Qui, fortunatamente, tutto è andato per il meglio sin da subito e la mia nuova host-family, la famiglia Riddle si è rivelata subito intraprendente e piena di voglia di ospitarmi al meglio, soddisfacendo ogni mia richiesta ed anzi, a volte facendo molto più del necessario.
Pur essendo anche loro anziani, i Riddle hanno saputo colmare magnificamente il gap di età e di interessi e posso dire di essere stato a casa solo lo stretto necessario.

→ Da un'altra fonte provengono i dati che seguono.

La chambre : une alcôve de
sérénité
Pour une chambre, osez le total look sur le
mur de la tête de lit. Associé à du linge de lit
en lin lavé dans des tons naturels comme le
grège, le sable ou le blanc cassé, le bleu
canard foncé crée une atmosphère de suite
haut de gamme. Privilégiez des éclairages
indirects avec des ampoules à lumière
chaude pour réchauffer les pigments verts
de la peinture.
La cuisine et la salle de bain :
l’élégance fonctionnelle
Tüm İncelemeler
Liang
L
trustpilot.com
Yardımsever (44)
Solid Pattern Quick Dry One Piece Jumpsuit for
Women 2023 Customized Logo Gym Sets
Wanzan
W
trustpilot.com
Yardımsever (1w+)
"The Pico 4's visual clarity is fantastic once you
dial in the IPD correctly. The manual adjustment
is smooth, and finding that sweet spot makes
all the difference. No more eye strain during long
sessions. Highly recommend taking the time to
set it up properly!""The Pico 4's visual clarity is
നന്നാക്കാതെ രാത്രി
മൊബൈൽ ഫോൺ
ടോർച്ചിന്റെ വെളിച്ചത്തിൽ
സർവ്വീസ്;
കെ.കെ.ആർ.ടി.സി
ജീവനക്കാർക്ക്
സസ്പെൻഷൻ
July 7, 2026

Ogni sera mi facevano scegliere su una locandina per turisti il posto da visitare il giorno dopo o l’attività da svolgere e mi ci portavano senza alcuna lamentela, anzi mi pareva leggere nei loro occhi la mia stessa voglia di scoprire e di mettermi in gioco.
Il tutto è stato sicuramente facilitato anche dalla presenza di Emanuele, un ragazzo di Modena con cui ho condiviso parte della mia permanenza nella città di Cambridge.
Con lui sono nate da subito un’amicizia ed una complicità che proseguono tutt’ora e tante sono state le risate ed i bei momenti trascorsi insieme.
Dopo la sua partenza, una settimana prima di me, la mia host-family ha continuato a fare di tutto per intrattenermi al meglio, forse anche più di prima, essendo agevolata dalla presenza di un solo ragazzo anziché due.


Tra le esperienze più gradevoli posso di certo citare il week-end nella loro casa al mare, le giornate a pesca, la visita in città bellissime e molto caratteristiche o ancora il villaggio maori, le sorgenti termali e tanto altro.
La cosa che però più di tutte mi ha dimostrato la loro volontà di farmi sentire a mio agio è stata l’invitarmi al compleanno della loro nipote, festeggiato volutamente in un ristorante italiano. La pizza ordinata quella sera è stata il simbolo dell’ormai profondo legame tra me e loro.
La cosa che poi ha reso il tutto ancora più unico è stata la grande organizzazione del Lions Club di Cambridge. Alcuni dei loro membri infatti mi hanno coinvolto in attività locali come la vendita di beni di seconda mano, altri invece hanno addirittura voluto aiutare i Riddle, portandomi in giro quando loro non ne avevano la possibilità per motivi di lavoro.
Uno speciale ringraziamento va infatti anche alla famiglia Surgenour che è stata quasi una seconda host-family per me. La cosa che più ho apprezzato, oltre alla loro gentilezza, è stata il fatto che hanno avuto il desiderio di farmi visitare posti nuovi senza che io lo chiedessi e senza tantomeno ricevere nulla in cambio, la loro è stata pura generosità nei miei confronti.
Tra le escursioni più belle con i Surgenour ricordo quella alle cascate di Whangamata e soprattutto la visita ad Auckland, in quello che ho descritto ai miei genitori come uno dei giorni più belli della mia vita.
Si è quindi conclusa, dopo un mese fantastico, la mia esperienza in Nuova Zelanda, un’esperienza che porterò sempre dentro di me, non solo per gli splendidi paesaggi visitati, e le attività svolte, ma anche per le persone conosciute, persone che hanno saputo farmi sentire come uno di loro, aiutandomi a maturare e dandomi la possibilità di mettermi in gioco come mai fatto prima.
Spero per questo che il mio non sia un “addio”, ma solo un “arrivederci” a questa terra che, come detto, ora sento parte di me.